Casey Anthony release
Casey Anthony, left, walks to an SUV with her lawyer Jose Baez after she was released from the Orange County Jail in Orlando, Fla., early Sunday, July 17, 2011. AP Photo

(CBS/WKMG/AP) ORLANDO, Fla. - Despite not knowing Casey Anthony's official release time, more than a dozen television trucks and a few scattered protesters were there when she was released from jail a few minutes after midnight Sunday, 12 days after Anthony was acquitted of murder in the death of her 2-year-old daughter Caylee.

Pictures: Casey and Caylee Anthony, personal photos

Anthony, wearing a hot-pink T-shirt with blue jeans, left the jail at 12:14 a.m. with her attorney, Jose Baez. She was given $537.68 in cash from her jail account and escorted outside by two sheriff's deputies armed with semi-automatic rifles. Neither Anthony nor Baez said anything to reporters and others gathered outside, reports CBS affiliate WKMG.
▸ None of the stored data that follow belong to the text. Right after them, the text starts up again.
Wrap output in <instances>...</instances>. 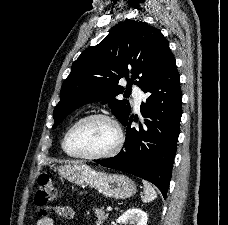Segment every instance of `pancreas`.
I'll use <instances>...</instances> for the list:
<instances>
[{
  "label": "pancreas",
  "instance_id": "obj_1",
  "mask_svg": "<svg viewBox=\"0 0 228 225\" xmlns=\"http://www.w3.org/2000/svg\"><path fill=\"white\" fill-rule=\"evenodd\" d=\"M93 211L97 217L96 225H102L103 221L108 219V213H104L103 209H93Z\"/></svg>",
  "mask_w": 228,
  "mask_h": 225
}]
</instances>
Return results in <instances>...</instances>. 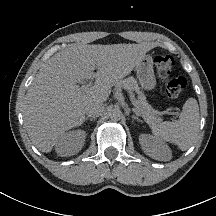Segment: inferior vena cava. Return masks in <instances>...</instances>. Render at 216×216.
Returning a JSON list of instances; mask_svg holds the SVG:
<instances>
[{
  "instance_id": "inferior-vena-cava-1",
  "label": "inferior vena cava",
  "mask_w": 216,
  "mask_h": 216,
  "mask_svg": "<svg viewBox=\"0 0 216 216\" xmlns=\"http://www.w3.org/2000/svg\"><path fill=\"white\" fill-rule=\"evenodd\" d=\"M104 111V106L101 102H92L88 104L85 108V113L89 117H98Z\"/></svg>"
}]
</instances>
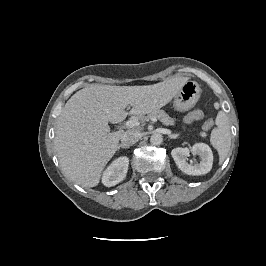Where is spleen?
I'll return each instance as SVG.
<instances>
[{"label":"spleen","instance_id":"3e777b00","mask_svg":"<svg viewBox=\"0 0 266 266\" xmlns=\"http://www.w3.org/2000/svg\"><path fill=\"white\" fill-rule=\"evenodd\" d=\"M215 123L217 127L211 132L210 142L219 154V162L223 163L231 146L230 126L223 111L218 112Z\"/></svg>","mask_w":266,"mask_h":266}]
</instances>
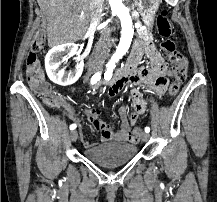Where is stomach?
Segmentation results:
<instances>
[{"instance_id": "stomach-1", "label": "stomach", "mask_w": 217, "mask_h": 202, "mask_svg": "<svg viewBox=\"0 0 217 202\" xmlns=\"http://www.w3.org/2000/svg\"><path fill=\"white\" fill-rule=\"evenodd\" d=\"M141 18L148 30H152L160 0H134Z\"/></svg>"}]
</instances>
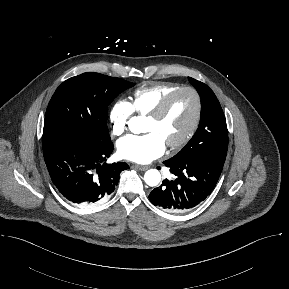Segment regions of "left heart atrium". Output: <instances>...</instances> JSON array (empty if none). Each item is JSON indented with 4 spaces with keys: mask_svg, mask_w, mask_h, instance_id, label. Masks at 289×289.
Listing matches in <instances>:
<instances>
[{
    "mask_svg": "<svg viewBox=\"0 0 289 289\" xmlns=\"http://www.w3.org/2000/svg\"><path fill=\"white\" fill-rule=\"evenodd\" d=\"M117 150L123 159L144 164L160 157L165 151V143L156 133L148 132L120 139Z\"/></svg>",
    "mask_w": 289,
    "mask_h": 289,
    "instance_id": "1",
    "label": "left heart atrium"
}]
</instances>
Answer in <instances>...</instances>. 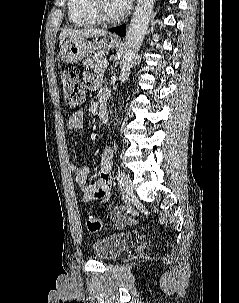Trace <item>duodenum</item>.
<instances>
[{
	"label": "duodenum",
	"mask_w": 239,
	"mask_h": 303,
	"mask_svg": "<svg viewBox=\"0 0 239 303\" xmlns=\"http://www.w3.org/2000/svg\"><path fill=\"white\" fill-rule=\"evenodd\" d=\"M98 117L101 123L105 124L109 121L108 109L104 106H101L98 109Z\"/></svg>",
	"instance_id": "410a0bca"
}]
</instances>
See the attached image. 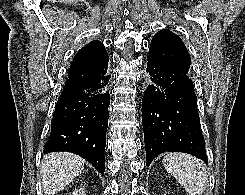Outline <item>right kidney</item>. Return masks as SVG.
Listing matches in <instances>:
<instances>
[{
    "instance_id": "1",
    "label": "right kidney",
    "mask_w": 245,
    "mask_h": 195,
    "mask_svg": "<svg viewBox=\"0 0 245 195\" xmlns=\"http://www.w3.org/2000/svg\"><path fill=\"white\" fill-rule=\"evenodd\" d=\"M73 195H85L83 188L75 189Z\"/></svg>"
}]
</instances>
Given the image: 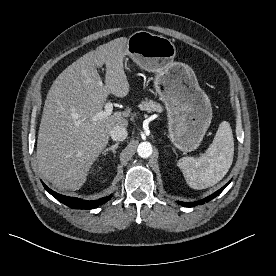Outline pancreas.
I'll return each mask as SVG.
<instances>
[{
	"instance_id": "pancreas-1",
	"label": "pancreas",
	"mask_w": 276,
	"mask_h": 276,
	"mask_svg": "<svg viewBox=\"0 0 276 276\" xmlns=\"http://www.w3.org/2000/svg\"><path fill=\"white\" fill-rule=\"evenodd\" d=\"M139 108L141 110L147 111L148 113L151 112H162L163 111V107L159 104L156 103L154 101H143L142 104L139 105Z\"/></svg>"
}]
</instances>
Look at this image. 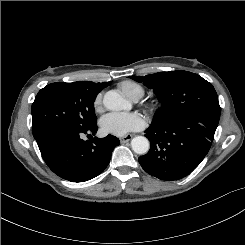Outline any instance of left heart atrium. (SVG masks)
I'll return each mask as SVG.
<instances>
[{
	"instance_id": "obj_1",
	"label": "left heart atrium",
	"mask_w": 245,
	"mask_h": 245,
	"mask_svg": "<svg viewBox=\"0 0 245 245\" xmlns=\"http://www.w3.org/2000/svg\"><path fill=\"white\" fill-rule=\"evenodd\" d=\"M143 126L144 118L138 113H108L100 120L101 130L114 136H124Z\"/></svg>"
}]
</instances>
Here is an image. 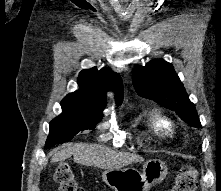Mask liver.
<instances>
[{"instance_id": "obj_1", "label": "liver", "mask_w": 221, "mask_h": 191, "mask_svg": "<svg viewBox=\"0 0 221 191\" xmlns=\"http://www.w3.org/2000/svg\"><path fill=\"white\" fill-rule=\"evenodd\" d=\"M72 155L76 163L102 169H119L144 160L136 154L116 152L93 144L69 143L54 151L51 162L63 161Z\"/></svg>"}]
</instances>
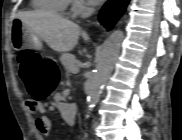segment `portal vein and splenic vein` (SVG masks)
Segmentation results:
<instances>
[{
  "label": "portal vein and splenic vein",
  "instance_id": "portal-vein-and-splenic-vein-1",
  "mask_svg": "<svg viewBox=\"0 0 182 140\" xmlns=\"http://www.w3.org/2000/svg\"><path fill=\"white\" fill-rule=\"evenodd\" d=\"M78 71H79L78 67L73 70L74 73H77Z\"/></svg>",
  "mask_w": 182,
  "mask_h": 140
}]
</instances>
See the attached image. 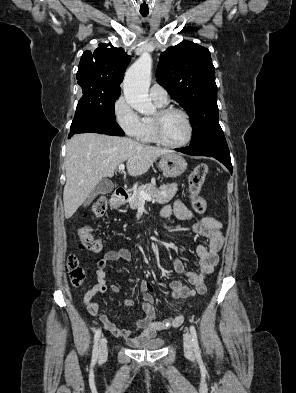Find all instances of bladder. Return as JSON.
Instances as JSON below:
<instances>
[{
  "label": "bladder",
  "mask_w": 296,
  "mask_h": 393,
  "mask_svg": "<svg viewBox=\"0 0 296 393\" xmlns=\"http://www.w3.org/2000/svg\"><path fill=\"white\" fill-rule=\"evenodd\" d=\"M164 343L165 340L163 338H156V339L149 340L139 345L138 347L144 350H158L164 345Z\"/></svg>",
  "instance_id": "bladder-1"
}]
</instances>
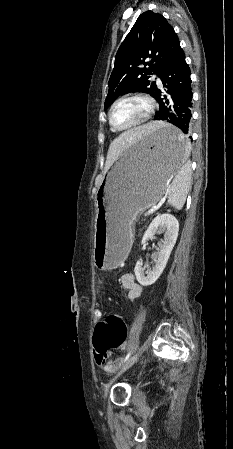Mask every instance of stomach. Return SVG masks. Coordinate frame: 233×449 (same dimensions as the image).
Instances as JSON below:
<instances>
[{
    "label": "stomach",
    "instance_id": "1",
    "mask_svg": "<svg viewBox=\"0 0 233 449\" xmlns=\"http://www.w3.org/2000/svg\"><path fill=\"white\" fill-rule=\"evenodd\" d=\"M187 137L163 123L132 144L107 173L98 192L95 223L96 267L116 268L134 235L138 216L164 195L168 182L186 161Z\"/></svg>",
    "mask_w": 233,
    "mask_h": 449
}]
</instances>
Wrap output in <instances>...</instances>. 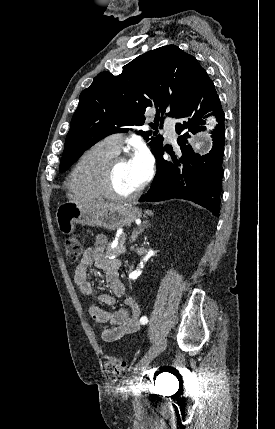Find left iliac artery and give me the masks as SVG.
<instances>
[{
    "instance_id": "obj_1",
    "label": "left iliac artery",
    "mask_w": 275,
    "mask_h": 429,
    "mask_svg": "<svg viewBox=\"0 0 275 429\" xmlns=\"http://www.w3.org/2000/svg\"><path fill=\"white\" fill-rule=\"evenodd\" d=\"M147 322H148V318H147L146 316H142V317L140 318V323H141L142 325L147 324Z\"/></svg>"
}]
</instances>
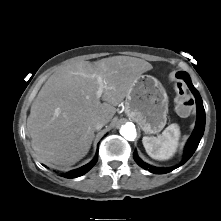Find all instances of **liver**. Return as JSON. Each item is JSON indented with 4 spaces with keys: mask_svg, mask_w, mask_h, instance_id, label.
Listing matches in <instances>:
<instances>
[{
    "mask_svg": "<svg viewBox=\"0 0 221 221\" xmlns=\"http://www.w3.org/2000/svg\"><path fill=\"white\" fill-rule=\"evenodd\" d=\"M152 68L139 58L113 56L93 63L81 61L51 75L27 119L39 160L54 167L71 166L82 159L94 138L92 121L101 119L107 124L138 77ZM98 76L103 78V103L96 95Z\"/></svg>",
    "mask_w": 221,
    "mask_h": 221,
    "instance_id": "1",
    "label": "liver"
}]
</instances>
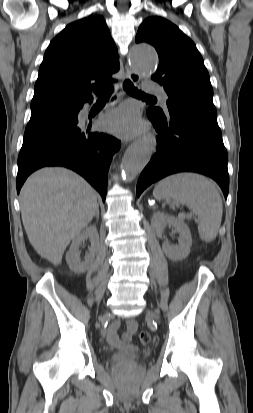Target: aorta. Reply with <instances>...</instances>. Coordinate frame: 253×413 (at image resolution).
<instances>
[{"mask_svg": "<svg viewBox=\"0 0 253 413\" xmlns=\"http://www.w3.org/2000/svg\"><path fill=\"white\" fill-rule=\"evenodd\" d=\"M158 56L155 49L146 43H139L132 47L130 62L132 67L141 74H150L157 68ZM154 139L146 137L126 151L121 168L128 181L133 180L148 164L154 150Z\"/></svg>", "mask_w": 253, "mask_h": 413, "instance_id": "aorta-1", "label": "aorta"}]
</instances>
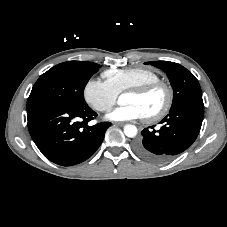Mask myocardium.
<instances>
[{"mask_svg":"<svg viewBox=\"0 0 227 227\" xmlns=\"http://www.w3.org/2000/svg\"><path fill=\"white\" fill-rule=\"evenodd\" d=\"M161 89L165 93V101L162 107L155 113L146 115L143 118L147 122H156L164 118L168 112L170 111L172 104H173V99H174V94L171 86L167 84L166 82L163 81H155L151 82L139 87H134L127 89L125 91V94H133L136 96H145L155 90Z\"/></svg>","mask_w":227,"mask_h":227,"instance_id":"myocardium-1","label":"myocardium"}]
</instances>
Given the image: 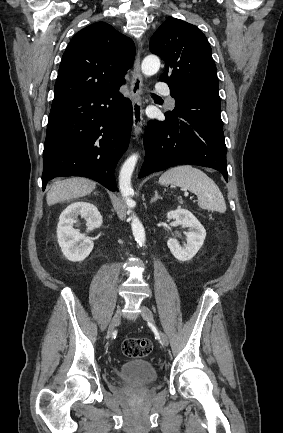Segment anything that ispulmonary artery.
<instances>
[{
  "label": "pulmonary artery",
  "mask_w": 283,
  "mask_h": 433,
  "mask_svg": "<svg viewBox=\"0 0 283 433\" xmlns=\"http://www.w3.org/2000/svg\"><path fill=\"white\" fill-rule=\"evenodd\" d=\"M153 88L155 92H158L159 96H168L169 105L174 106L175 98L170 95L171 89L167 83H155Z\"/></svg>",
  "instance_id": "pulmonary-artery-1"
}]
</instances>
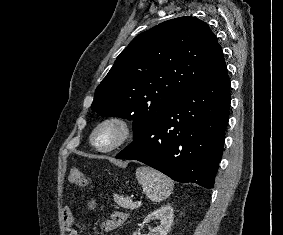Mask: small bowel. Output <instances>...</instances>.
I'll list each match as a JSON object with an SVG mask.
<instances>
[{
  "label": "small bowel",
  "mask_w": 283,
  "mask_h": 235,
  "mask_svg": "<svg viewBox=\"0 0 283 235\" xmlns=\"http://www.w3.org/2000/svg\"><path fill=\"white\" fill-rule=\"evenodd\" d=\"M64 223L69 229L68 235H79L78 232L74 229H71L73 223V213L70 209L66 208L63 212ZM127 220V214L123 212H114L109 219L103 221L102 230L105 233L114 232L117 228L122 226Z\"/></svg>",
  "instance_id": "small-bowel-1"
}]
</instances>
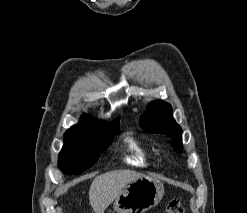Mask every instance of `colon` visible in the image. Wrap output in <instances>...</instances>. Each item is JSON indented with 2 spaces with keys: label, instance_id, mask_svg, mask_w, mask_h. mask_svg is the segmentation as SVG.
Returning a JSON list of instances; mask_svg holds the SVG:
<instances>
[{
  "label": "colon",
  "instance_id": "obj_1",
  "mask_svg": "<svg viewBox=\"0 0 247 213\" xmlns=\"http://www.w3.org/2000/svg\"><path fill=\"white\" fill-rule=\"evenodd\" d=\"M164 213H184V207L180 200L172 199L168 202Z\"/></svg>",
  "mask_w": 247,
  "mask_h": 213
}]
</instances>
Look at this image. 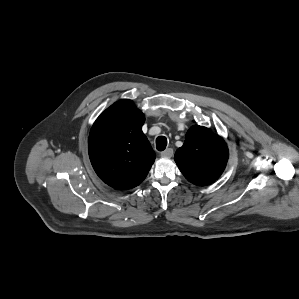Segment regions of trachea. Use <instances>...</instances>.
<instances>
[{
	"label": "trachea",
	"mask_w": 299,
	"mask_h": 299,
	"mask_svg": "<svg viewBox=\"0 0 299 299\" xmlns=\"http://www.w3.org/2000/svg\"><path fill=\"white\" fill-rule=\"evenodd\" d=\"M167 146V138L165 136H159L156 139V149L163 151Z\"/></svg>",
	"instance_id": "3493384b"
}]
</instances>
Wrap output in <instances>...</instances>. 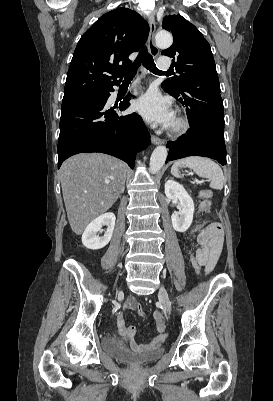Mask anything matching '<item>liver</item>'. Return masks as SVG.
I'll return each instance as SVG.
<instances>
[{"instance_id":"liver-1","label":"liver","mask_w":273,"mask_h":401,"mask_svg":"<svg viewBox=\"0 0 273 401\" xmlns=\"http://www.w3.org/2000/svg\"><path fill=\"white\" fill-rule=\"evenodd\" d=\"M127 164L101 152H81L63 162L61 186L73 233L82 235L87 225L106 213L124 192Z\"/></svg>"}]
</instances>
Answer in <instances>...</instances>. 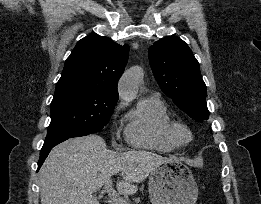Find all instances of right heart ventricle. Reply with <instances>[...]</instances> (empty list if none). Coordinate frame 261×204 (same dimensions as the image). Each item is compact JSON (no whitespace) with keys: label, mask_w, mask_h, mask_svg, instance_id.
Here are the masks:
<instances>
[{"label":"right heart ventricle","mask_w":261,"mask_h":204,"mask_svg":"<svg viewBox=\"0 0 261 204\" xmlns=\"http://www.w3.org/2000/svg\"><path fill=\"white\" fill-rule=\"evenodd\" d=\"M171 116L158 97L143 98L127 116L125 137L134 148L171 152L179 145L170 133Z\"/></svg>","instance_id":"e07e8e85"}]
</instances>
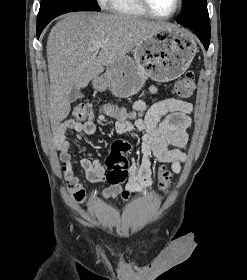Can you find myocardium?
Segmentation results:
<instances>
[{
  "label": "myocardium",
  "instance_id": "obj_1",
  "mask_svg": "<svg viewBox=\"0 0 247 280\" xmlns=\"http://www.w3.org/2000/svg\"><path fill=\"white\" fill-rule=\"evenodd\" d=\"M139 3L141 5V7L144 9V11L154 17V18H157V19H171L173 18L177 13L178 11L180 10L181 8V5H182V0H176V5H175V8L173 9L172 12H170L169 14L167 15H160V14H157L150 6L149 4V1L148 0H139Z\"/></svg>",
  "mask_w": 247,
  "mask_h": 280
}]
</instances>
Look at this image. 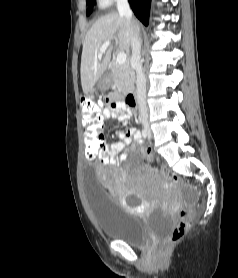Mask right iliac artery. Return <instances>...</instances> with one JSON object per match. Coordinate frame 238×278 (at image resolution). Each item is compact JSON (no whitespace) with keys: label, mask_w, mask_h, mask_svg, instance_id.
I'll list each match as a JSON object with an SVG mask.
<instances>
[{"label":"right iliac artery","mask_w":238,"mask_h":278,"mask_svg":"<svg viewBox=\"0 0 238 278\" xmlns=\"http://www.w3.org/2000/svg\"><path fill=\"white\" fill-rule=\"evenodd\" d=\"M142 136H143V138H146V137H147V131H146V129H142Z\"/></svg>","instance_id":"right-iliac-artery-1"}]
</instances>
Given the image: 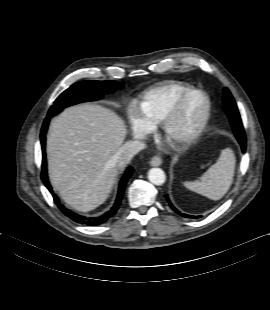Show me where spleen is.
<instances>
[{"instance_id": "obj_1", "label": "spleen", "mask_w": 270, "mask_h": 310, "mask_svg": "<svg viewBox=\"0 0 270 310\" xmlns=\"http://www.w3.org/2000/svg\"><path fill=\"white\" fill-rule=\"evenodd\" d=\"M235 155L230 148L220 152V156L201 177L200 181H186L184 186L211 200H220L229 190L235 173Z\"/></svg>"}]
</instances>
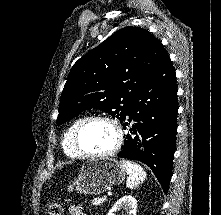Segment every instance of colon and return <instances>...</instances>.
<instances>
[{
  "instance_id": "colon-1",
  "label": "colon",
  "mask_w": 221,
  "mask_h": 215,
  "mask_svg": "<svg viewBox=\"0 0 221 215\" xmlns=\"http://www.w3.org/2000/svg\"><path fill=\"white\" fill-rule=\"evenodd\" d=\"M48 215H62L63 208L59 203H51L47 208Z\"/></svg>"
}]
</instances>
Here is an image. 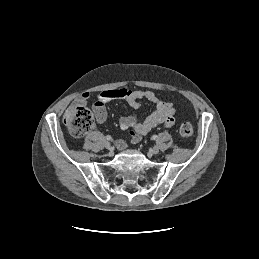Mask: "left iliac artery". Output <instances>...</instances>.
I'll return each mask as SVG.
<instances>
[{
	"mask_svg": "<svg viewBox=\"0 0 259 259\" xmlns=\"http://www.w3.org/2000/svg\"><path fill=\"white\" fill-rule=\"evenodd\" d=\"M151 138H152L153 140H156V139H157V135H153Z\"/></svg>",
	"mask_w": 259,
	"mask_h": 259,
	"instance_id": "obj_1",
	"label": "left iliac artery"
}]
</instances>
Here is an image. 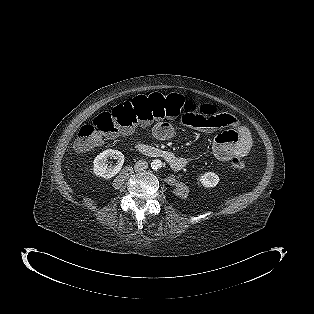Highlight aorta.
Wrapping results in <instances>:
<instances>
[{"label": "aorta", "instance_id": "1", "mask_svg": "<svg viewBox=\"0 0 314 314\" xmlns=\"http://www.w3.org/2000/svg\"><path fill=\"white\" fill-rule=\"evenodd\" d=\"M151 167H152L153 169H159V168H161V167H162V161L159 160V159L154 160V161L151 163Z\"/></svg>", "mask_w": 314, "mask_h": 314}]
</instances>
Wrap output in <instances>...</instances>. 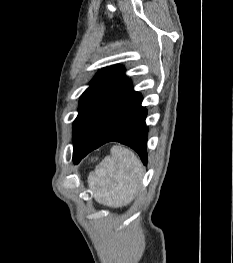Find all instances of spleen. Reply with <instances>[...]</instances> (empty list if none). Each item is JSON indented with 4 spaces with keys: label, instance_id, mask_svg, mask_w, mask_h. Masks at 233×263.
<instances>
[{
    "label": "spleen",
    "instance_id": "spleen-1",
    "mask_svg": "<svg viewBox=\"0 0 233 263\" xmlns=\"http://www.w3.org/2000/svg\"><path fill=\"white\" fill-rule=\"evenodd\" d=\"M142 164L129 149L116 145L88 176V186L95 200L109 207L129 204L140 188Z\"/></svg>",
    "mask_w": 233,
    "mask_h": 263
}]
</instances>
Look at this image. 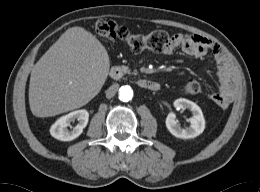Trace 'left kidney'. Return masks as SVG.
I'll return each mask as SVG.
<instances>
[{"mask_svg": "<svg viewBox=\"0 0 260 192\" xmlns=\"http://www.w3.org/2000/svg\"><path fill=\"white\" fill-rule=\"evenodd\" d=\"M173 104L177 109L190 110L192 117L189 119L190 126L182 128L176 119V115L173 112L169 113L165 121L168 131L181 139L195 138L200 135L205 129V119L200 107L185 98H179Z\"/></svg>", "mask_w": 260, "mask_h": 192, "instance_id": "1", "label": "left kidney"}]
</instances>
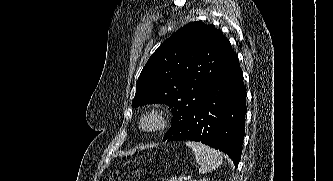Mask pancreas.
Returning <instances> with one entry per match:
<instances>
[{
	"mask_svg": "<svg viewBox=\"0 0 333 181\" xmlns=\"http://www.w3.org/2000/svg\"><path fill=\"white\" fill-rule=\"evenodd\" d=\"M167 181H178V179L176 177H172V178L168 179Z\"/></svg>",
	"mask_w": 333,
	"mask_h": 181,
	"instance_id": "obj_1",
	"label": "pancreas"
}]
</instances>
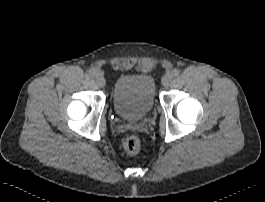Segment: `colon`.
I'll return each mask as SVG.
<instances>
[{
    "instance_id": "obj_1",
    "label": "colon",
    "mask_w": 265,
    "mask_h": 202,
    "mask_svg": "<svg viewBox=\"0 0 265 202\" xmlns=\"http://www.w3.org/2000/svg\"><path fill=\"white\" fill-rule=\"evenodd\" d=\"M123 146L128 154L135 155L141 149V139L136 134L129 135L125 138Z\"/></svg>"
}]
</instances>
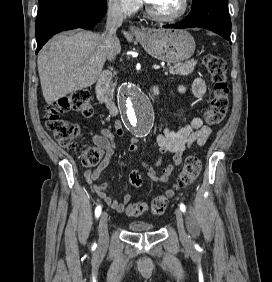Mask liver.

While Anthony and Baez said nothing to those gathered outside, the protesters had plenty to say to the Florida mother.

Jessica Wiggins of Clearwater, Fla. waited outside Saturday with her four children for four hours to protest Anthony's release. She held a sign that read "This is your way of justice for Caylee. No Bella Vita."

"I want to let everyone know they are letting a baby killer out," Wiggins said.

"Her child meant so little to her that she couldn't even report her missing or report what happened, if it was truly an accident," Wiggins said of why the case bothered her so much. "She just could care less." 

Prosecutors alleged that Anthony suffocated her daughter with duct tape because motherhood interfered with her desire for a carefree life, but her lawyers said the girl drowned in an accident that snowballed out of control.

Some of the jurors who acquitted Anthony said they believe she bears some responsibility for her daughter's death but that prosecutors failed to prove that she murdered the child.

"The verdict was nonsense. Without a shout (sic)of a doubt she was guilty based on everything," said Florida resident Ed Philstine, who had been outside the jailhouse at 11 p.m. Saturday waiting for Anthony's release.

Melissa Jeffrey, who went to the memorial site and left a teddy bear before coming to the jailhouse, held a sign saying "Justice for Caylee, karma for Casey."

"She was a little girl that needed justice and needs someone to look out for her." Jeffrey said. "She became America's sweetheart."

Anthony had remained in jail to finish a four-year sentence for lying to investigators. With credit for the nearly three years she'd spent in jail since August 2008 and good behavior, she had only days remaining when she was sentenced July 7.

Anthony's whereabouts for her first week of freedom were a closely guarded secret Monday, known only to a select few as she tries to start a new life after being acquitted. Cheney Mason, one of her lawyers says an elaborate plan as made to protect her from people with "the lynch-mob mentality."